• Task to carry out: If any record holds an image, omit the image and print the rest exactly.

Page images and extracted text:
Start of Block
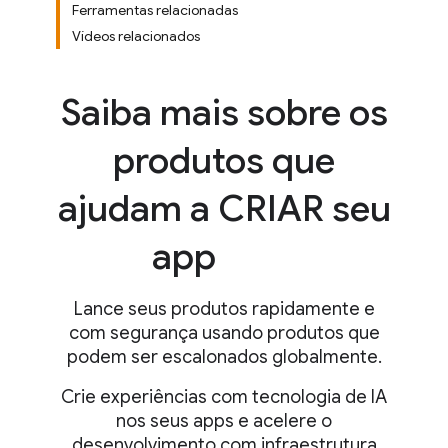
Ferramentas relacionadas
Vídeos relacionados
Saiba mais sobre os
produtos que
ajudam a CRIAR seu
app
Lance seus produtos rapidamente e
com segurança usando produtos que
podem ser escalonados globalmente.
Crie experiências com tecnologia de IA
nos seus apps e acelere o
desenvolvimento com infraestrutura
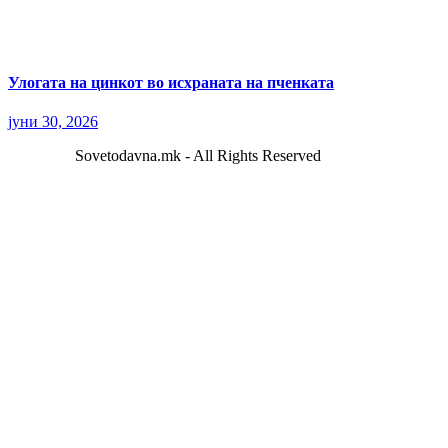
Улогата на цинкот во исхраната на пченката
јуни 30, 2026
Sovetodavna.mk - All Rights Reserved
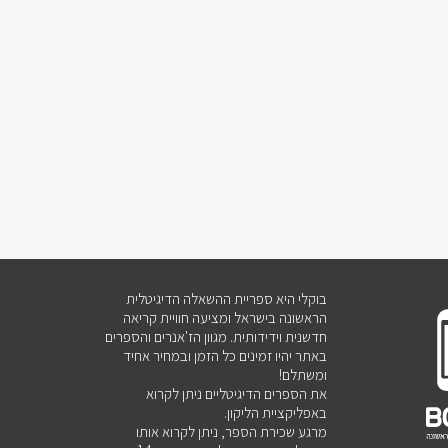
בוקלי היא ספריית ההשאלה הדיגיטלית
הראשונה בישראל ומציעה חוויית קריאה
חדשנית וידידותית. מגוון הז'אנרים והספרים
באתר יהיו זמינים כל הזמן ובמחיר אחיד
ומשתלם!
את הספרים הדיגיטליים ניתן לקרוא
באפליקציית הליקון.
מרגע שכירת הספר, ניתן לקרוא אותו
End of Block
• Your solution:
Ferramentas relacionadas
Vídeos relacionados
Saiba mais sobre os
produtos que
ajudam a CRIAR seu
app
Lance seus produtos rapidamente e
com segurança usando produtos que
podem ser escalonados globalmente.
Crie experiências com tecnologia de IA
nos seus apps e acelere o
desenvolvimento com infraestrutura
Улогата на цинкот во исхраната на пченката
јуни 30, 2026
Sovetodavna.mk - All Rights Reserved
בוקלי היא ספריית ההשאלה הדיגיטלית
הראשונה בישראל ומציעה חוויית קריאה
חדשנית וידידותית. מגוון הז'אנרים והספרים
באתר יהיו זמינים כל הזמן ובמחיר אחיד
ומשתלם!
את הספרים הדיגיטליים ניתן לקרוא
באפליקציית הליקון.
מרגע שכירת הספר, ניתן לקרוא אותו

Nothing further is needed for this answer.